SonicWall is strongly urging organizations using Secure Mobile Access (SMA) 100 series appliances to immediately patch them against multiple security flaws rated with CVSS scores ranging from medium to critical. The bugs (reported by Rapid7’s Jake Baines and NCC Group’s Richard Warren) impact SMA 200, 210, 400, 410, and 500v appliances, even when the web application firewall (WAF) is enabled. The highest severity flaws patched by SonicWall this week are CVE-2021-20038 and CVE-2021-20045, two critical Stack-based buffer overflow vulnerabilities that can let remote unauthenticated attackers execute as the ‘nobody’ user in compromised appliances.

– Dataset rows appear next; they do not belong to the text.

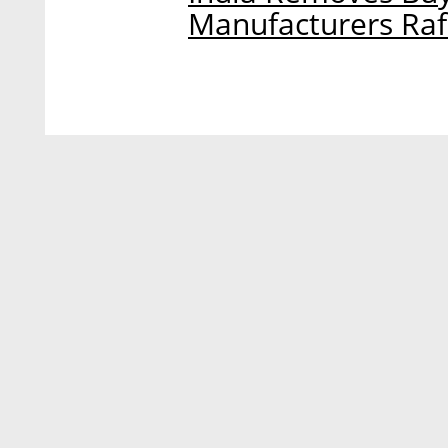
Manufacturers Rafa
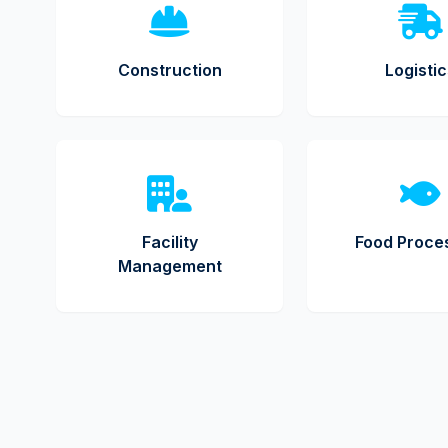
Construction
Logisti
Facility
Food Proce
Management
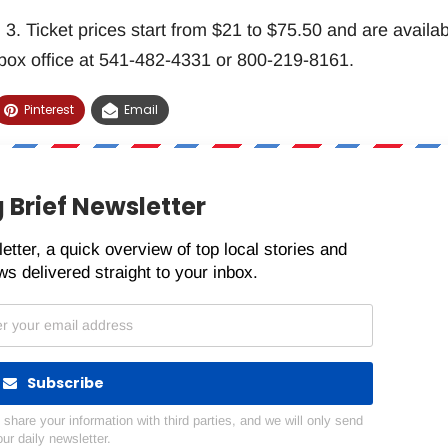
. Ticket prices start from $21 to $75.50 and are availab
 box office at 541-482-4331 or 800-219-8161.
Pinterest
Email
 Brief Newsletter
etter, a quick overview of top local stories and
s delivered straight to your inbox.
Subscribe
hare your information with third parties, and we will only send
our daily newsletter.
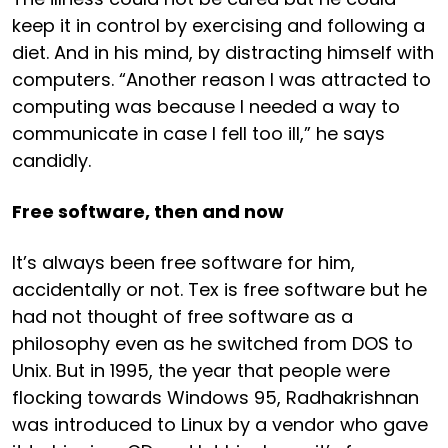
keep it in control by exercising and following a
diet. And in his mind, by distracting himself with
computers. “Another reason I was attracted to
computing was because I needed a way to
communicate in case I fell too ill,” he says
candidly.
Free software, then and now
It’s always been free software for him,
accidentally or not. Tex is free software but he
had not thought of free software as a
philosophy even as he switched from DOS to
Unix. But in 1995, the year that people were
flocking towards Windows 95, Radhakrishnan
was introduced to Linux by a vendor who gave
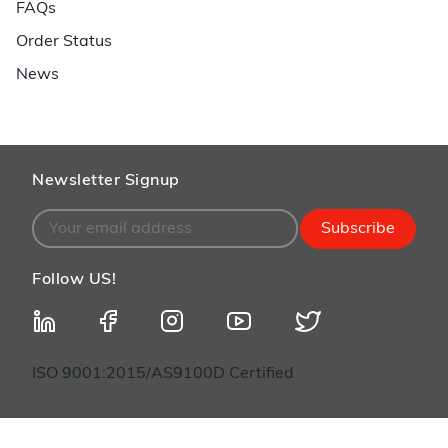
FAQs
Order Status
News
Newsletter Signup
Subscribe
Follow US!
ISO 9001:2015/AS9100D Certified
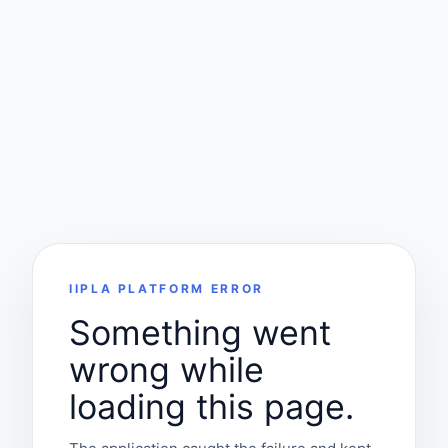
IIPLA PLATFORM ERROR
Something went
wrong while
loading this page.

Other bugs patched by the company enable authenticated threat actors to gain remote code execution, inject arbitrary commands, or upload crafted web pages and files to any directory in the appliance following successful exploitation. However, the most dangerous vulnerability is CVE-2021-20039. This high severity security issue can let authenticated attackers inject arbitrary commands as the root user leading to a remote takeover of unpatched devices. Luckily, SonicWall says that it hasn’t yet found any evidence of any of these security vulnerabilities being exploited in the wild.
Analyst Notes
“SonicWall urges impacted customers to implement applicable patches as soon as possible,” the company says in a security advisory published Tuesday. Customers using SMA 100 series appliances are advised to immediately log in to their MySonicWall.com accounts to upgrade the firmware to versions outlined in the SonicWall PSIRT Advisory. Upgrade assistance on how to upgrade the firmware on SMA 100 appliances is available on the Sonic Wall website.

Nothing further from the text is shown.